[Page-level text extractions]
┄┄┄┄┄┄┄┄┄┄┄┄┄┄┄┄┄┄┄┄

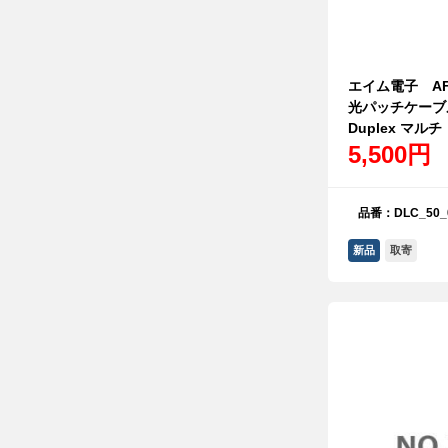
エイム電子 AFP
光パッチケーブル
Duplex マルチ
5,500円
品番：DLC_50_
新品
取寄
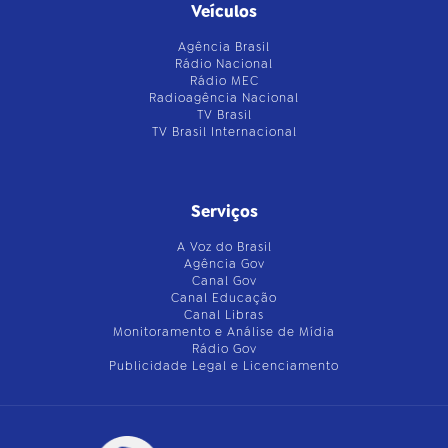
Veículos
Agência Brasil
Rádio Nacional
Rádio MEC
Radioagência Nacional
TV Brasil
TV Brasil Internacional
Serviços
A Voz do Brasil
Agência Gov
Canal Gov
Canal Educação
Canal Libras
Monitoramento e Análise de Mídia
Rádio Gov
Publicidade Legal e Licenciamento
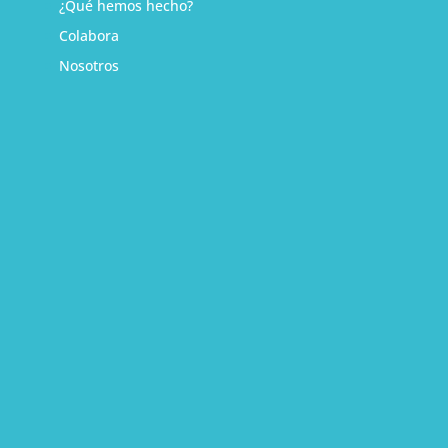
¿Qué hemos hecho?
Colabora
Nosotros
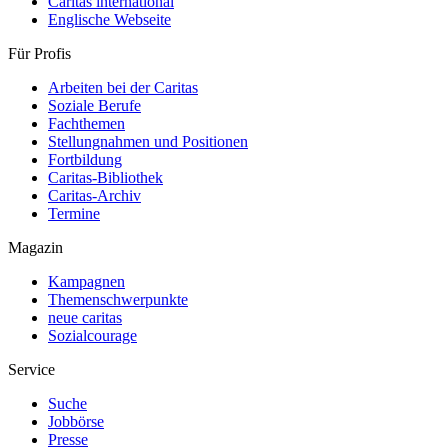
Caritas international
Englische Webseite
Für Profis
Arbeiten bei der Caritas
Soziale Berufe
Fachthemen
Stellungnahmen und Positionen
Fortbildung
Caritas-Bibliothek
Caritas-Archiv
Termine
Magazin
Kampagnen
Themenschwerpunkte
neue caritas
Sozialcourage
Service
Suche
Jobbörse
Presse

┄┄┄┄┄┄┄┄┄┄┄┄┄┄┄┄┄┄┄┄

THE TASK: Keep the pictures out and transcribe the entries exactly.

WRITTEN REPLY:
エイム電子 AFP
光パッチケーブル
Duplex マルチ
5,500円
品番：DLC_50_
新品
取寄
Veículos
Agência Brasil
Rádio Nacional
Rádio MEC
Radioagência Nacional
TV Brasil
TV Brasil Internacional
Serviços
A Voz do Brasil
Agência Gov
Canal Gov
Canal Educação
Canal Libras
Monitoramento e Análise de Mídia
Rádio Gov
Publicidade Legal e Licenciamento
¿Qué hemos hecho?
Colabora
Nosotros
Caritas international
Englische Webseite
Für Profis
Arbeiten bei der Caritas
Soziale Berufe
Fachthemen
Stellungnahmen und Positionen
Fortbildung
Caritas-Bibliothek
Caritas-Archiv
Termine
Magazin
Kampagnen
Themenschwerpunkte
neue caritas
Sozialcourage
Service
Suche
Jobbörse
Presse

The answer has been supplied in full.